Why Is China Cracking Down on Alibaba?
The Chinese authorities' antitrust action against the e-commerce giant appears arbitrary. The perception that the same business practices are treated in drastically different ways when policy priorities shift will not bolster investor confidence in China’s thriving internet firms.
HONG KONG – Since the Chinese authorities suddenly halted fintech conglomerate Ant Group’s planned initial public offering in autumn 2020, its parent company, e-commerce king Alibaba, has been facing harsh regulatory scrutiny. On Christmas Eve, China’s antitrust authority announced that it was investigating the firm’s exclusive business practices. And Alibaba’s founder, Jack Ma, recently eased concerns regarding his fate by appearing in public for the first time since last October, when he delivered a speech criticizing financial regulation in China.
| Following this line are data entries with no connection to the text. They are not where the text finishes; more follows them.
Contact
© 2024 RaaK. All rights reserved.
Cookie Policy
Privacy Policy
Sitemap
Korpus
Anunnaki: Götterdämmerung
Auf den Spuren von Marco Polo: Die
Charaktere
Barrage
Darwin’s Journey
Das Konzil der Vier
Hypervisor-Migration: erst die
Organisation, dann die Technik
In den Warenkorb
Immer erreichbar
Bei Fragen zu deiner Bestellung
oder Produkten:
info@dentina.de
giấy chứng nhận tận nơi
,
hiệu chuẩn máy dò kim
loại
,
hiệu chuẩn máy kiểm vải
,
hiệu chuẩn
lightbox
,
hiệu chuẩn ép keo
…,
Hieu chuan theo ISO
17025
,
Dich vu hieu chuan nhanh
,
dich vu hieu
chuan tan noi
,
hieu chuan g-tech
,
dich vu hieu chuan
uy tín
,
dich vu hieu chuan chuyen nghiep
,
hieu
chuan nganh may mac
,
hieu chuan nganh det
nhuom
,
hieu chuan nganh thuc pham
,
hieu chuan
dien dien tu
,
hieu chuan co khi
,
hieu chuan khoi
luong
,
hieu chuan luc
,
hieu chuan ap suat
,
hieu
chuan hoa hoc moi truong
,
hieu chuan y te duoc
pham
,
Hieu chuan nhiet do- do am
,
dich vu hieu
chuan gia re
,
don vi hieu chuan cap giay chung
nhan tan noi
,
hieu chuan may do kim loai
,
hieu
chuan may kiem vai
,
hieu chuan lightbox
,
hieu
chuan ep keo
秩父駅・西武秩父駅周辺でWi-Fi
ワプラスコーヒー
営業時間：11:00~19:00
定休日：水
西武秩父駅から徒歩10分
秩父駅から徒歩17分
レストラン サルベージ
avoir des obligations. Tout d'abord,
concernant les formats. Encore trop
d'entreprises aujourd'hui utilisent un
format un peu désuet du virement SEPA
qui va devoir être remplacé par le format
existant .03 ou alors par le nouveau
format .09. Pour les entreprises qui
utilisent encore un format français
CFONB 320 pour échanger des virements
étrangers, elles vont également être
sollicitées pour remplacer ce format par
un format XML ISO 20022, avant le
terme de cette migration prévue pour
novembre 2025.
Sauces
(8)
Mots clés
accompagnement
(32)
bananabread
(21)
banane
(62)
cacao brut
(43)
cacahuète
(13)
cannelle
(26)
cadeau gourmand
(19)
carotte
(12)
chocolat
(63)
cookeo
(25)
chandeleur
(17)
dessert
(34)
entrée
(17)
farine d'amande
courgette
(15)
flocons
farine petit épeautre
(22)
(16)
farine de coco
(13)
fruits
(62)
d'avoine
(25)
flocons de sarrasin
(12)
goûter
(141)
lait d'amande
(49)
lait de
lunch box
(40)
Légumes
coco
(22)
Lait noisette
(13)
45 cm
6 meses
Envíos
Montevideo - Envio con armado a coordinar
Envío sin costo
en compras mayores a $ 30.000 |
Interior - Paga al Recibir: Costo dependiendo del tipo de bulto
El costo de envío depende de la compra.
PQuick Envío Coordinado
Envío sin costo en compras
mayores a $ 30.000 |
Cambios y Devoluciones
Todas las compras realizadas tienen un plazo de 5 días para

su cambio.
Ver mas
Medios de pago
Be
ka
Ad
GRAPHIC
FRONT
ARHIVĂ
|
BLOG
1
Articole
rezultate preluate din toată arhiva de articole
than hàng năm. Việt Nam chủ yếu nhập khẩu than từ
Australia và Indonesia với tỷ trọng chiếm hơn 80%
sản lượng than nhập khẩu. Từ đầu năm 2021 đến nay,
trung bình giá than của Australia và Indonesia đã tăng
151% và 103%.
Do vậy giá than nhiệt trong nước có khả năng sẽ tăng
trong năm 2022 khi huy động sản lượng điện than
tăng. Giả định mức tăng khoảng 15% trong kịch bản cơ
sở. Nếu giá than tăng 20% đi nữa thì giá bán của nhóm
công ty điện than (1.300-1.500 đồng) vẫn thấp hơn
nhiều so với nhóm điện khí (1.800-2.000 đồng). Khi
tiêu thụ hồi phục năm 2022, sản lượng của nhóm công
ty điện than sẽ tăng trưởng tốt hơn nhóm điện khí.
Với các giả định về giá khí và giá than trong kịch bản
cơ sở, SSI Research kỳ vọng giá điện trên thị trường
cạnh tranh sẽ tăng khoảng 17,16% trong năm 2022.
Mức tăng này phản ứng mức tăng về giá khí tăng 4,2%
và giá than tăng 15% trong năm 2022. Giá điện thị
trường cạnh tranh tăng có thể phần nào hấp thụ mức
The mere announcement of the investigation into Alibaba wiped more than $100 billion off the firm’s market value overnight. Given the Chinese government’s huge regulatory power, investors are rightly anxious about Alibaba’s prospects. But the government’s sudden and aggressive move against the firm also reveals much about the regulatory regime’s weaknesses.
To be sure, the Chinese government has legitimate reasons to be vigilant toward the country’s highly concentrated internet sector. By targeting superstar firms like Alibaba, China is following a global regulatory trend, with US and European Union policymakers similarly vowing to impose tougher sanctions against monopolistic internet giants.